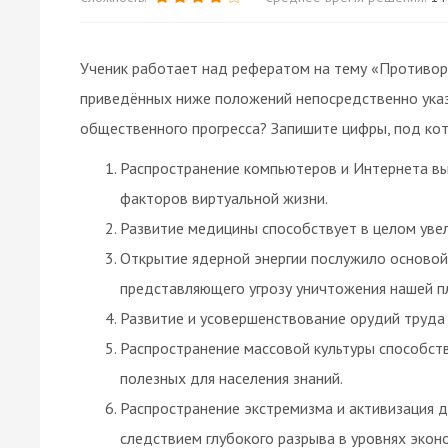
Ученик работает над рефератом на тему «Противоре
приведённых ниже положений непосредственно ука
общественного прогресса? Запишите цифры, под кот
Распространение компьютеров и Интернета вы
факторов виртуальной жизни.
Развитие медицины способствует в целом уве
Открытие ядерной энергии послужило основой
представляющего угрозу уничтожения нашей п
Развитие и усовершенствование орудий труда
Распространение массовой культуры способст
полезных для населения знаний.
Распространение экстремизма и активизация д
следствием глубокого разрыва в уровнях экон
________________
▶ _Work required_
Among the lines above, find those containing the word "Распространение" and copy each.

▶ _Answer below_
Распространение компьютеров и Интернета вы
Распространение массовой культуры способст
Распространение экстремизма и активизация д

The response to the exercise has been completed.